**Task instructions**
Restate all of the following data exactly, keeping any images out of the copy.

=== Section Start ===

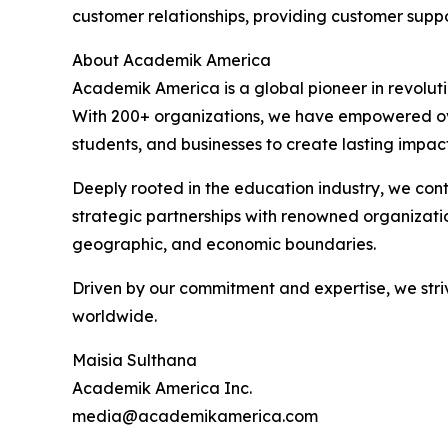
customer relationships, providing customer supp
About Academik America
Academik America is a global pioneer in revolut
With 200+ organizations, we have empowered over
students, and businesses to create lasting impact
Deeply rooted in the education industry, we co
strategic partnerships with renowned organization
geographic, and economic boundaries.
Driven by our commitment and expertise, we striv
worldwide.
Maisia Sulthana
Academik America Inc.
media@academikamerica.com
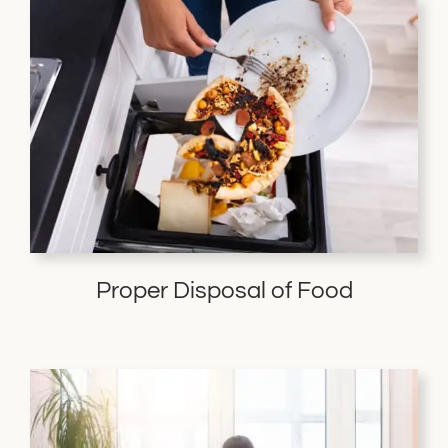
Proper Disposal of Food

=== Section End ===

**Worked solution**
customer relationships, providing customer supp
About Academik America
Academik America is a global pioneer in revolut
With 200+ organizations, we have empowered over
students, and businesses to create lasting impact
Deeply rooted in the education industry, we co
strategic partnerships with renowned organization
geographic, and economic boundaries.
Driven by our commitment and expertise, we striv
worldwide.
Maisia Sulthana
Academik America Inc.
media@academikamerica.com
Proper Disposal of Food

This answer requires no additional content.